▶ _TASK TO COMPLETE_
Without including any images, set down the records below exactly.

▶ _Page-level text extractions_
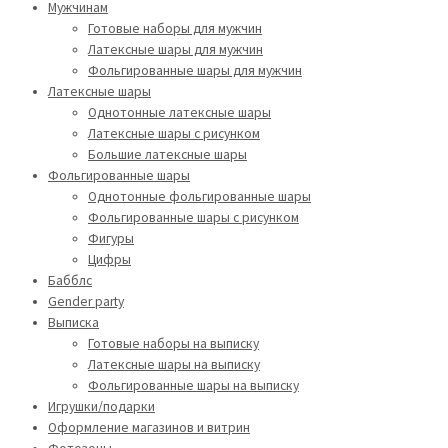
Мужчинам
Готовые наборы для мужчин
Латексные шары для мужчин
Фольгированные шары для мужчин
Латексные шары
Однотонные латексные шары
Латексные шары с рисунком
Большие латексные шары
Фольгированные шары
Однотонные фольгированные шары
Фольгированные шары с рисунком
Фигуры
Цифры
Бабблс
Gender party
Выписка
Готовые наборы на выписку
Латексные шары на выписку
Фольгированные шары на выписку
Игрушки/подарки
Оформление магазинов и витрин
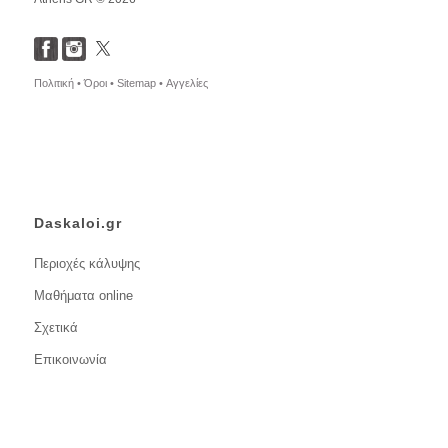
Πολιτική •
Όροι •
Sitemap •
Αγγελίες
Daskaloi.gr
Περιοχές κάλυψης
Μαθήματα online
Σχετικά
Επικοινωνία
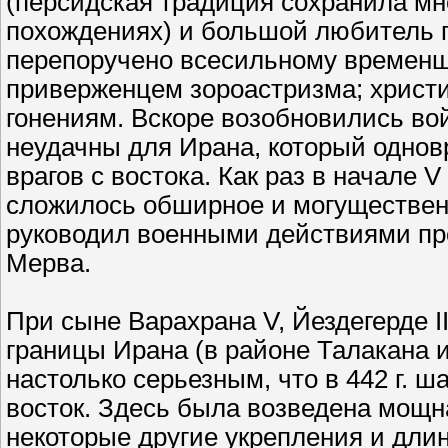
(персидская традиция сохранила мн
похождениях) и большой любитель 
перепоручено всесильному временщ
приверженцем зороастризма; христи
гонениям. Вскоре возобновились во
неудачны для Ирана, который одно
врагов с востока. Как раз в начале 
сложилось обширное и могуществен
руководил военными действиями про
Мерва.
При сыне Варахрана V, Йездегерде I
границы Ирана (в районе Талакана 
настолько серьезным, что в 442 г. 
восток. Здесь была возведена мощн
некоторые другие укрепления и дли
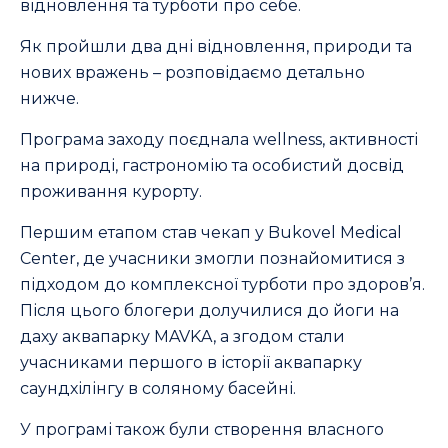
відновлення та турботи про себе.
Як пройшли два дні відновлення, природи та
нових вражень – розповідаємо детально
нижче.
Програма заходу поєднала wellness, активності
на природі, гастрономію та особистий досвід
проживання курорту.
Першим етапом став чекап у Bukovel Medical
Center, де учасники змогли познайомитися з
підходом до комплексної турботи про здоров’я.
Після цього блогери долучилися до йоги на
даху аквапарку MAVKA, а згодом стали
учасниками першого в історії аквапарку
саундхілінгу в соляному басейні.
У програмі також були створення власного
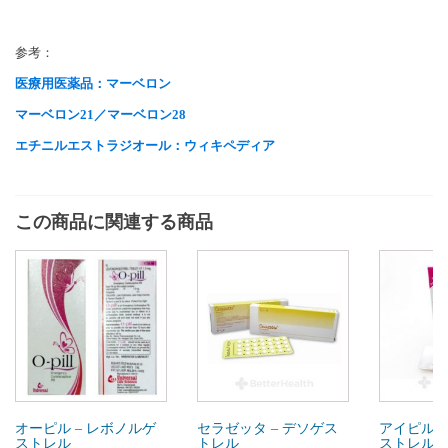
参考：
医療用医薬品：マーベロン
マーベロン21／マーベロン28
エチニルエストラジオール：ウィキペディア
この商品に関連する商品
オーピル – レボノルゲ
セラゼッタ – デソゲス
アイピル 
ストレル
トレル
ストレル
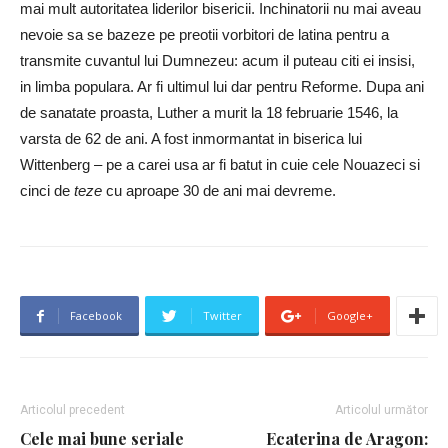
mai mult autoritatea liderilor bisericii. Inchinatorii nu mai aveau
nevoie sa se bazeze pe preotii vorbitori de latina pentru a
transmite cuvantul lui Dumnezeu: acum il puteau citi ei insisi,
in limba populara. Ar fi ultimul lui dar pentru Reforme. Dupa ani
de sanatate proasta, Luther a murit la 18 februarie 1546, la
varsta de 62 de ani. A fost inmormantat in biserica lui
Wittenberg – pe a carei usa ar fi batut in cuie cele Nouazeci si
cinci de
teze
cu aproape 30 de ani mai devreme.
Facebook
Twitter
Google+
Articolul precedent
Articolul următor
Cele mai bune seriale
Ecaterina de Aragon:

▶ _EXERCISE RESPONSE_
Мужчинам
Готовые наборы для мужчин
Латексные шары для мужчин
Фольгированные шары для мужчин
Латексные шары
Однотонные латексные шары
Латексные шары с рисунком
Большие латексные шары
Фольгированные шары
Однотонные фольгированные шары
Фольгированные шары с рисунком
Фигуры
Цифры
Бабблс
Gender party
Выписка
Готовые наборы на выписку
Латексные шары на выписку
Фольгированные шары на выписку
Игрушки/подарки
Оформление магазинов и витрин
Πολιτική •
Όροι •
Sitemap •
Αγγελίες
Daskaloi.gr
Περιοχές κάλυψης
Μαθήματα online
Σχετικά
Επικοινωνία
(персидская традиция сохранила мн
похождениях) и большой любитель 
перепоручено всесильному временщ
приверженцем зороастризма; христи
гонениям. Вскоре возобновились во
неудачны для Ирана, который одно
врагов с востока. Как раз в начале 
сложилось обширное и могуществен
руководил военными действиями про
Мерва.
При сыне Варахрана V, Йездегерде I
границы Ирана (в районе Талакана 
настолько серьезным, что в 442 г. 
восток. Здесь была возведена мощн
некоторые другие укрепления и дли
відновлення та турботи про себе.
Як пройшли два дні відновлення, природи та
нових вражень – розповідаємо детально
нижче.
Програма заходу поєднала wellness, активності
на природі, гастрономію та особистий досвід
проживання курорту.
Першим етапом став чекап у Bukovel Medical
Center, де учасники змогли познайомитися з
підходом до комплексної турботи про здоров’я.
Після цього блогери долучилися до йоги на
даху аквапарку MAVKA, а згодом стали
учасниками першого в історії аквапарку
саундхілінгу в соляному басейні.
У програмі також були створення власного
参考：
医療用医薬品：マーベロン
マーベロン21／マーベロン28
エチニルエストラジオール：ウィキペディア
この商品に関連する商品
オーピル – レボノルゲ
セラゼッタ – デソゲス
アイピル 
ストレル
トレル
ストレル
mai mult autoritatea liderilor bisericii. Inchinatorii nu mai aveau
nevoie sa se bazeze pe preotii vorbitori de latina pentru a
transmite cuvantul lui Dumnezeu: acum il puteau citi ei insisi,
in limba populara. Ar fi ultimul lui dar pentru Reforme. Dupa ani
de sanatate proasta, Luther a murit la 18 februarie 1546, la
varsta de 62 de ani. A fost inmormantat in biserica lui
Wittenberg – pe a carei usa ar fi batut in cuie cele Nouazeci si
cinci de
teze
cu aproape 30 de ani mai devreme.
Facebook
Twitter
Google+
Articolul precedent
Articolul următor
Cele mai bune seriale
Ecaterina de Aragon:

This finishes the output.